WORK ITEM: Pick every line from the data below that contains the string "page" and copy it.

SOURCE MATERIAL:
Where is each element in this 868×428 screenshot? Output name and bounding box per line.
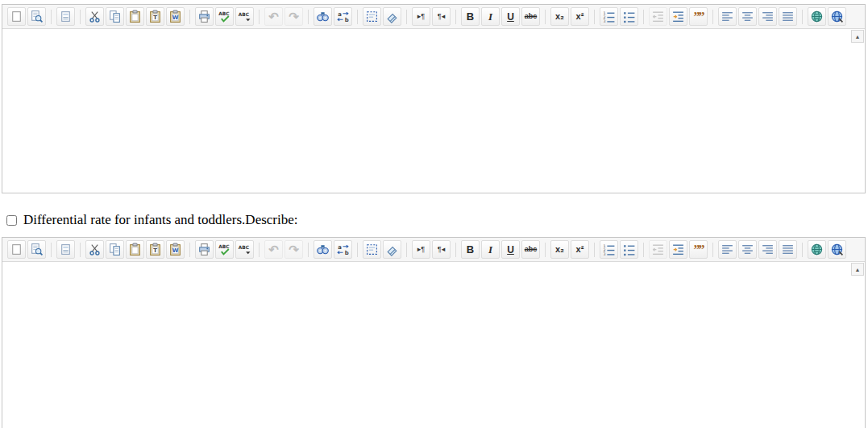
italic-icon: I xyxy=(484,10,497,23)
find-button[interactable] xyxy=(314,7,332,26)
replace-button[interactable]: ab xyxy=(334,240,352,259)
bold-button[interactable]: B xyxy=(461,7,480,26)
align-left-button[interactable] xyxy=(718,7,737,26)
blockquote-button[interactable]: ”” xyxy=(689,7,708,26)
link-button[interactable] xyxy=(808,240,826,259)
align-left-button[interactable] xyxy=(718,240,737,259)
scroll-up-button[interactable]: ▲ xyxy=(851,30,864,43)
paste-button[interactable] xyxy=(126,240,144,259)
strikethrough-button[interactable]: abc xyxy=(521,7,540,26)
copy-button[interactable] xyxy=(106,240,124,259)
select-all-button[interactable] xyxy=(363,7,381,26)
toolbar-separator xyxy=(80,10,81,24)
italic-button[interactable]: I xyxy=(481,240,500,259)
copy-button[interactable] xyxy=(106,7,124,26)
toolbar-group-templates xyxy=(56,240,76,259)
text-direction-ltr-button[interactable]: ▸¶ xyxy=(412,7,430,26)
copy-icon xyxy=(108,10,122,23)
paste-text-icon: T xyxy=(148,243,162,256)
svg-text:1: 1 xyxy=(604,11,606,15)
templates-icon xyxy=(59,10,73,23)
remove-format-button[interactable] xyxy=(383,240,401,259)
svg-text:W: W xyxy=(172,15,179,21)
bulleted-list-button[interactable] xyxy=(620,240,638,259)
print-button[interactable] xyxy=(195,240,214,259)
toolbar-separator xyxy=(643,10,644,24)
blockquote-button[interactable]: ”” xyxy=(689,240,708,259)
indent-button[interactable] xyxy=(669,240,687,259)
remove-format-button[interactable] xyxy=(383,7,401,26)
templates-button[interactable] xyxy=(56,240,75,259)
paste-text-button[interactable]: T xyxy=(146,7,164,26)
underline-button[interactable]: U xyxy=(501,240,520,259)
toolbar-separator xyxy=(545,243,546,257)
templates-button[interactable] xyxy=(56,7,75,26)
subscript-button[interactable]: x₂ xyxy=(550,240,569,259)
unlink-button[interactable] xyxy=(828,240,846,259)
toolbar-separator xyxy=(712,243,713,257)
preview-button[interactable] xyxy=(27,7,46,26)
superscript-button[interactable]: x² xyxy=(571,240,589,259)
align-center-button[interactable] xyxy=(738,240,757,259)
align-justify-button[interactable] xyxy=(779,240,797,259)
align-left-icon xyxy=(721,10,734,23)
toolbar-group-lists: 123 xyxy=(599,7,639,26)
preview-button[interactable] xyxy=(27,240,46,259)
paste-button[interactable] xyxy=(126,7,144,26)
differential-rate-checkbox[interactable] xyxy=(6,215,17,226)
select-all-button[interactable] xyxy=(363,240,381,259)
find-button[interactable] xyxy=(314,240,332,259)
text-direction-rtl-button[interactable]: ¶◂ xyxy=(432,7,451,26)
numbered-list-button[interactable]: 123 xyxy=(600,240,618,259)
new-page-button[interactable] xyxy=(7,240,26,259)
new-page-button[interactable] xyxy=(7,7,26,26)
bold-button[interactable]: B xyxy=(461,240,480,259)
underline-icon: U xyxy=(504,243,517,256)
svg-text:T: T xyxy=(153,15,157,21)
svg-text:ABC: ABC xyxy=(239,12,249,17)
numbered-list-button[interactable]: 123 xyxy=(600,7,618,26)
cut-button[interactable] xyxy=(85,240,104,259)
scroll-up-button[interactable]: ▲ xyxy=(851,263,864,276)
print-button[interactable] xyxy=(195,7,214,26)
toolbar-separator xyxy=(51,243,52,257)
editing-area[interactable]: ▲ xyxy=(2,28,865,193)
replace-button[interactable]: ab xyxy=(334,7,352,26)
strikethrough-icon: abc xyxy=(524,243,538,256)
svg-text:a: a xyxy=(338,244,342,251)
editing-area[interactable]: ▲ xyxy=(2,261,865,428)
underline-button[interactable]: U xyxy=(501,7,520,26)
paste-word-icon: W xyxy=(168,243,182,256)
superscript-button[interactable]: x² xyxy=(571,7,589,26)
bulleted-list-button[interactable] xyxy=(620,7,638,26)
text-direction-rtl-button[interactable]: ¶◂ xyxy=(432,240,451,259)
link-button[interactable] xyxy=(808,7,826,26)
toolbar-group-script: x₂x² xyxy=(550,7,590,26)
toolbar-separator xyxy=(455,243,456,257)
italic-button[interactable]: I xyxy=(481,7,500,26)
unlink-button[interactable] xyxy=(828,7,846,26)
paste-word-button[interactable]: W xyxy=(166,7,185,26)
scroll-up-icon: ▲ xyxy=(855,34,861,39)
spell-check-button[interactable]: ABC xyxy=(215,240,234,259)
cut-button[interactable] xyxy=(85,7,104,26)
spell-check-button[interactable]: ABC xyxy=(215,7,234,26)
indent-button[interactable] xyxy=(669,7,687,26)
align-right-button[interactable] xyxy=(758,7,777,26)
toolbar-group-print-spell: ABCABC xyxy=(194,240,255,259)
paste-word-button[interactable]: W xyxy=(166,240,185,259)
spell-check-toggle-button[interactable]: ABC xyxy=(235,240,254,259)
align-justify-icon xyxy=(781,10,795,23)
toolbar-separator xyxy=(594,10,595,24)
toolbar-group-clipboard: TW xyxy=(85,240,185,259)
text-direction-ltr-button[interactable]: ▸¶ xyxy=(412,240,430,259)
align-right-button[interactable] xyxy=(758,240,777,259)
bulleted-list-icon xyxy=(622,10,636,23)
subscript-button[interactable]: x₂ xyxy=(550,7,569,26)
align-justify-button[interactable] xyxy=(779,7,797,26)
spell-check-toggle-button[interactable]: ABC xyxy=(235,7,254,26)
align-center-button[interactable] xyxy=(738,7,757,26)
question-row: Differential rate for infants and toddle… xyxy=(6,210,866,230)
strikethrough-button[interactable]: abc xyxy=(521,240,540,259)
paste-text-button[interactable]: T xyxy=(146,240,164,259)
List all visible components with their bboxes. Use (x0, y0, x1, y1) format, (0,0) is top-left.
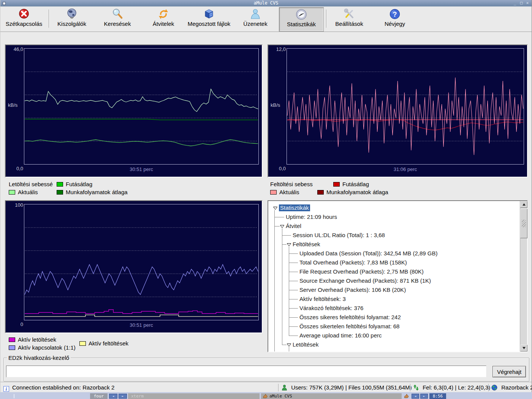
servers-icon (66, 8, 78, 20)
connection-status: iConnection established on: Razorback 2 (3, 384, 114, 391)
ed2k-group-label: ED2k hivatkozás-kezelő (7, 355, 71, 361)
scroll-up-button[interactable] (520, 201, 527, 208)
window-title: aMule CVS (253, 0, 278, 6)
tray-prev-icon[interactable]: ◄ (412, 394, 419, 399)
legend-swatch (57, 190, 63, 195)
legend-item: Futásátlag (333, 181, 369, 188)
tree-item[interactable]: Source Exchange Overhead (Packets): 871 … (299, 277, 431, 284)
transfers-button[interactable]: Átvitelek (142, 7, 184, 31)
about-button[interactable]: ? Névjegy (374, 7, 416, 31)
amule-window: aMule CVS _ □ ✕ Szétkapcsolás Kiszolgáló… (0, 0, 532, 392)
current-line (25, 89, 258, 111)
workspace-prev-icon[interactable]: ◄ (109, 394, 117, 399)
download-graph-panel: 46,0 kB/s 0,0 30:51 perc (5, 44, 263, 177)
arrow-down-icon (522, 347, 526, 349)
disconnect-icon (18, 8, 30, 20)
tree-item[interactable]: Statisztikák (279, 204, 310, 211)
tree-connector (274, 210, 275, 352)
statistics-icon (295, 8, 307, 21)
tree-expander-icon[interactable] (287, 243, 291, 247)
about-icon: ? (389, 8, 401, 20)
connections-graph-panel: 100 0 30:51 perc (5, 200, 263, 333)
svg-text:?: ? (393, 11, 397, 18)
ed2k-link-handler-group: ED2k hivatkozás-kezelő Végrehajt (3, 358, 529, 382)
tree-item[interactable]: Összes sikertelen feltöltési folyamat: 6… (299, 323, 399, 330)
statusbar-separator (410, 384, 411, 391)
tree-item[interactable]: Total Overhead (Packets): 7,83 MB (158K) (299, 259, 407, 266)
workspace-button[interactable]: four (90, 393, 108, 399)
tree-connector (274, 217, 284, 217)
tree-connector (274, 226, 280, 226)
tray-next-icon[interactable]: ► (420, 394, 428, 399)
tree-item[interactable]: Letöltések (293, 341, 318, 348)
tree-connector (289, 281, 298, 281)
session-average-line (25, 119, 258, 120)
tree-connector (289, 336, 298, 336)
legend-item: Aktív feltöltések (79, 340, 128, 347)
upload-xlabel: 31:06 perc (287, 166, 524, 172)
tree-expander-icon[interactable] (273, 206, 278, 210)
tree-item[interactable]: Feltöltések (293, 241, 320, 248)
messages-button[interactable]: Üzenetek (234, 7, 276, 31)
messages-icon (249, 8, 261, 20)
tray-mule-icon[interactable] (404, 394, 409, 399)
legend-item: Futásátlag (57, 181, 92, 188)
tree-item[interactable]: Várakozó feltöltések: 376 (299, 305, 363, 312)
taskbar-window-xterm[interactable]: xterm (128, 393, 260, 399)
upload-graph-panel: 12,0 kB/s 0,0 31:06 perc (268, 44, 528, 177)
tree-item[interactable]: Uptime: 21:09 hours (286, 214, 337, 220)
tree-connector (289, 308, 298, 309)
tree-connector (289, 347, 289, 352)
legend-swatch (317, 190, 324, 195)
tree-connector (282, 235, 291, 236)
statistics-button[interactable]: Statisztikák (279, 7, 324, 32)
tree-item[interactable]: Downloaded Data (Session (Total)): 1,93 … (299, 350, 438, 352)
servers-button[interactable]: Kiszolgálók (51, 7, 93, 31)
taskbar-clock: 8:56 (429, 393, 446, 399)
tree-scrollbar[interactable] (520, 201, 527, 352)
scroll-down-button[interactable] (520, 345, 527, 352)
search-button[interactable]: Keresések (97, 7, 138, 31)
settings-button[interactable]: Beállítások (328, 7, 370, 31)
title-bar[interactable]: aMule CVS _ □ ✕ (0, 0, 532, 6)
download-xlabel: 30:51 perc (24, 166, 259, 172)
tree-item[interactable]: File Request Overhead (Packets): 2,75 MB… (299, 268, 424, 275)
tree-item[interactable]: Aktív feltöltések: 3 (299, 296, 346, 302)
shared-files-button[interactable]: Megosztott fájlok (184, 7, 234, 31)
active-connections-line (25, 264, 258, 294)
tree-item[interactable]: Session UL:DL Ratio (Total): 1 : 3,68 (293, 232, 385, 239)
tree-connector (282, 244, 287, 245)
legend-swatch (270, 190, 277, 195)
ed2k-link-input[interactable] (6, 366, 486, 377)
upload-plot (287, 48, 524, 165)
disconnect-button[interactable]: Szétkapcsolás (3, 7, 45, 31)
legend-swatch (333, 182, 340, 187)
tree-item[interactable]: Átvitel (286, 223, 301, 230)
legend-swatch (9, 190, 15, 195)
tree-connector (289, 317, 298, 318)
status-bar: iConnection established on: Razorback 2 … (0, 382, 532, 392)
tree-connector (289, 326, 298, 327)
minimize-icon[interactable]: _ (512, 0, 518, 6)
close-icon[interactable]: ✕ (524, 0, 530, 6)
maximize-icon[interactable]: □ (518, 0, 524, 6)
tree-expander-icon[interactable] (287, 343, 291, 347)
tree-item[interactable]: Uploaded Data (Session (Total)): 342,54 … (299, 250, 438, 257)
server-status: Razorback 2 (491, 384, 532, 391)
tree-item[interactable]: Server Overhead (Packets): 106 KB (20K) (299, 287, 406, 293)
tree-expander-icon[interactable] (280, 225, 285, 228)
tree-item[interactable]: Average upload time: 16:00 perc (299, 332, 382, 339)
taskbar-window-amule[interactable]: aMule CVS (261, 393, 402, 399)
legend-swatch (79, 341, 86, 346)
tree-connector (282, 228, 282, 345)
connections-xlabel: 30:51 perc (24, 322, 259, 328)
connections-ymin-label: 0 (12, 321, 23, 327)
execute-button[interactable]: Végrehajt (492, 366, 526, 377)
workspace-next-icon[interactable]: ► (119, 394, 127, 399)
legend-item: Aktuális (9, 189, 38, 196)
download-ymin-label: 0,0 (12, 166, 23, 171)
tree-item[interactable]: Összes sikeres feleltöltési folyamat: 24… (299, 314, 401, 321)
tree-connector (282, 345, 287, 345)
legend-item: Munkafolyamatok átlaga (57, 189, 128, 196)
scrollbar-thumb[interactable] (520, 209, 527, 238)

YOUR RESPONSE:
new-page-button[interactable] xyxy=(7,240,26,259)
new-page-button[interactable] xyxy=(7,7,26,26)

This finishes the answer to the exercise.